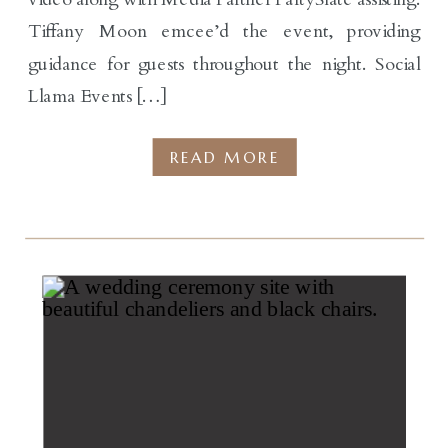
Tiffany Moon emcee’d the event, providing
guidance for guests throughout the night. Social
Llama Events […]
READ MORE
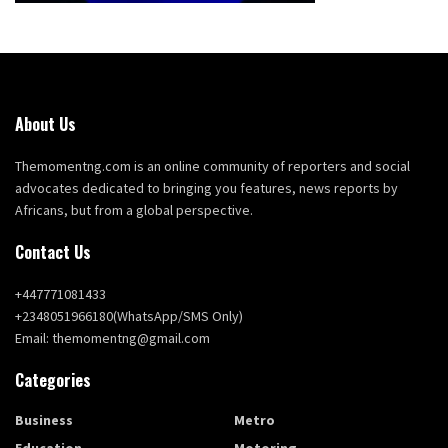
About Us
Themomentng.com is an online community of reporters and social
advocates dedicated to bringing you features, news reports by
Africans, but from a global perspective.
Contact Us
+447771081433
+2348051966180(WhatsApp/SMS Only)
Email: themomentng@gmail.com
Categories
Business
Metro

Problem to work on: Please output all of the entries exactly as they appear, with no pictures.

Response area:
Tiffany Moon emcee’d the event, providing
guidance for guests throughout the night. Social
Llama Events […]
READ MORE
About Us
Themomentng.com is an online community of reporters and social
advocates dedicated to bringing you features, news reports by
Africans, but from a global perspective.
Contact Us
+447771081433
+2348051966180(WhatsApp/SMS Only)
Email: themomentng@gmail.com
Categories
Business
Metro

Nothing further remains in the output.